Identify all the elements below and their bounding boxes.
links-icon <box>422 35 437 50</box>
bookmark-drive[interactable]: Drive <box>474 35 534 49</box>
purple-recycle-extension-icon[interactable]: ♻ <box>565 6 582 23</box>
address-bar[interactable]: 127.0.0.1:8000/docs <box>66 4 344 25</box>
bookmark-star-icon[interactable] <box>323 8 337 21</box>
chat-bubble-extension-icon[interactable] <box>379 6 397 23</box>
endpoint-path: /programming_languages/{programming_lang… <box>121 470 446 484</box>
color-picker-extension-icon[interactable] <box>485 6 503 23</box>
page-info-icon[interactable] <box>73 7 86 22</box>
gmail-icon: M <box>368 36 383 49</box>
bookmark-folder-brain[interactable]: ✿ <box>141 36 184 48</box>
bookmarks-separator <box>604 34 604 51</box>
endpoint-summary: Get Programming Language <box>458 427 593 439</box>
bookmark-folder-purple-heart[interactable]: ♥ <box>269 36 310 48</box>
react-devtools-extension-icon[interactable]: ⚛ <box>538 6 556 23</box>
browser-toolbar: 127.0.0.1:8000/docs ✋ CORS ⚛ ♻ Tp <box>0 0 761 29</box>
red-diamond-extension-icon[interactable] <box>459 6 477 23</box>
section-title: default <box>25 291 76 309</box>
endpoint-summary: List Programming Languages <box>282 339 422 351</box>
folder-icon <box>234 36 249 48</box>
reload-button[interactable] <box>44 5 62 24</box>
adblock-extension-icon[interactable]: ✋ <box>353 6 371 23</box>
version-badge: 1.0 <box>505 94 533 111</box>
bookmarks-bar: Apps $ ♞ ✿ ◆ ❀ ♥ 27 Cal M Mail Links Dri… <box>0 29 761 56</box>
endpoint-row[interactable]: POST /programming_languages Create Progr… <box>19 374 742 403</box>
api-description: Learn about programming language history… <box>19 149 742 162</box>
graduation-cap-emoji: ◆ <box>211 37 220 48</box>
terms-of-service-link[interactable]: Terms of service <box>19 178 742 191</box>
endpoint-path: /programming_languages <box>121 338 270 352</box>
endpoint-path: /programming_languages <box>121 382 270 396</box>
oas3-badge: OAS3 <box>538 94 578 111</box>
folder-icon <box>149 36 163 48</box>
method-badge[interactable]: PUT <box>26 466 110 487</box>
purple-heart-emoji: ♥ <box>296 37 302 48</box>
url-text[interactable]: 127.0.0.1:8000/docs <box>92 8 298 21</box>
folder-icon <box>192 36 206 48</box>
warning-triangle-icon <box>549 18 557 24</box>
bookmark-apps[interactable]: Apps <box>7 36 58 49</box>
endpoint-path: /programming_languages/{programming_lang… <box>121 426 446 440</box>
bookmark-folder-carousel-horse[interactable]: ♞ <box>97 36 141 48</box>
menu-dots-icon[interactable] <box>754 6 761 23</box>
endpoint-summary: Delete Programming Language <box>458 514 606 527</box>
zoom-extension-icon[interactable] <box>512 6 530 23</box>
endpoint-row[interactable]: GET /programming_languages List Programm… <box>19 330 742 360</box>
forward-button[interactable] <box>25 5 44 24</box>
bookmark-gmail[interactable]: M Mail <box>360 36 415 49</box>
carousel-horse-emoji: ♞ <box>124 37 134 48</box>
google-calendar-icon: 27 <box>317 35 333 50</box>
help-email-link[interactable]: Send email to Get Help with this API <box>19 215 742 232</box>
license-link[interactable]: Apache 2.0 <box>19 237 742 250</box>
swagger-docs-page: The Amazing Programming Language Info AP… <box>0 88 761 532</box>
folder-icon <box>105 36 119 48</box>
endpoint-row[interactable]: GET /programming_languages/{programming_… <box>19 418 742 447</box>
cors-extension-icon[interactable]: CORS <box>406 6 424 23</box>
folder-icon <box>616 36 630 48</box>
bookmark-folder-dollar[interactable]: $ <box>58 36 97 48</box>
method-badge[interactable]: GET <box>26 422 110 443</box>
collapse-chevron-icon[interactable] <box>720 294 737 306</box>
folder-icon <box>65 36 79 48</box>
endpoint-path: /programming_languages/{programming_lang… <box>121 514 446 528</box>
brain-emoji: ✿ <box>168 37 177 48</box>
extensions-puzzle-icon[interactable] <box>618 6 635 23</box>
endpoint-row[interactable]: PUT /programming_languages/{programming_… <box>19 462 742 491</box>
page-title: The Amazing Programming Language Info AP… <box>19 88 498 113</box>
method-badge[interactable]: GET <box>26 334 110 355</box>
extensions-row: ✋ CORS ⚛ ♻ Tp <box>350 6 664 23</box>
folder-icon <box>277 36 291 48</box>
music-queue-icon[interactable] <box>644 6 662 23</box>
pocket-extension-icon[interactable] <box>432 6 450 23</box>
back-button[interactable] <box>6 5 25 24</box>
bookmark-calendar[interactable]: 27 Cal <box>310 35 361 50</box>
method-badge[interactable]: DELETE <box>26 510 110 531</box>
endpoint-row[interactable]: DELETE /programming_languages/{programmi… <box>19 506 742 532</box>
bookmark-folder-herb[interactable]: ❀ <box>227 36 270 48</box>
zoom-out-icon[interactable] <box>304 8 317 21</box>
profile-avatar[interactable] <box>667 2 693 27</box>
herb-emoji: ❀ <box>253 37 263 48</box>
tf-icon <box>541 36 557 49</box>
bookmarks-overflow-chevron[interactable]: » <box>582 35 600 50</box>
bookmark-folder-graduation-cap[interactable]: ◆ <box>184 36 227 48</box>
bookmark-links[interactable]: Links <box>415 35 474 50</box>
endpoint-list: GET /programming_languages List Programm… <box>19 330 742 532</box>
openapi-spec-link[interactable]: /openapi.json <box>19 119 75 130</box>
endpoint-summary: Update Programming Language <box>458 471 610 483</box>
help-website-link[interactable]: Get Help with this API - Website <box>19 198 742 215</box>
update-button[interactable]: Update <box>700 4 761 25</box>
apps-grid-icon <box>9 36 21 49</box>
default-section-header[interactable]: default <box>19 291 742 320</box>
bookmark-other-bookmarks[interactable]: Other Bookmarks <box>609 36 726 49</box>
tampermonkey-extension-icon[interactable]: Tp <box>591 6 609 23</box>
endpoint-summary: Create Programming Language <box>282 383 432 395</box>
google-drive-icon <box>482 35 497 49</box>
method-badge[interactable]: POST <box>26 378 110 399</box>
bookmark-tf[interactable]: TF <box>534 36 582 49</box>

================================

**ABOUT THIS EXERCISE**
Wherever the string "button" occurs in the listing, return the line it sits on.

**SOLUTION TO THIS TASK**
reload-button[interactable] <box>44 5 62 24</box>
forward-button[interactable] <box>25 5 44 24</box>
back-button[interactable] <box>6 5 25 24</box>
update-button[interactable]: Update <box>700 4 761 25</box>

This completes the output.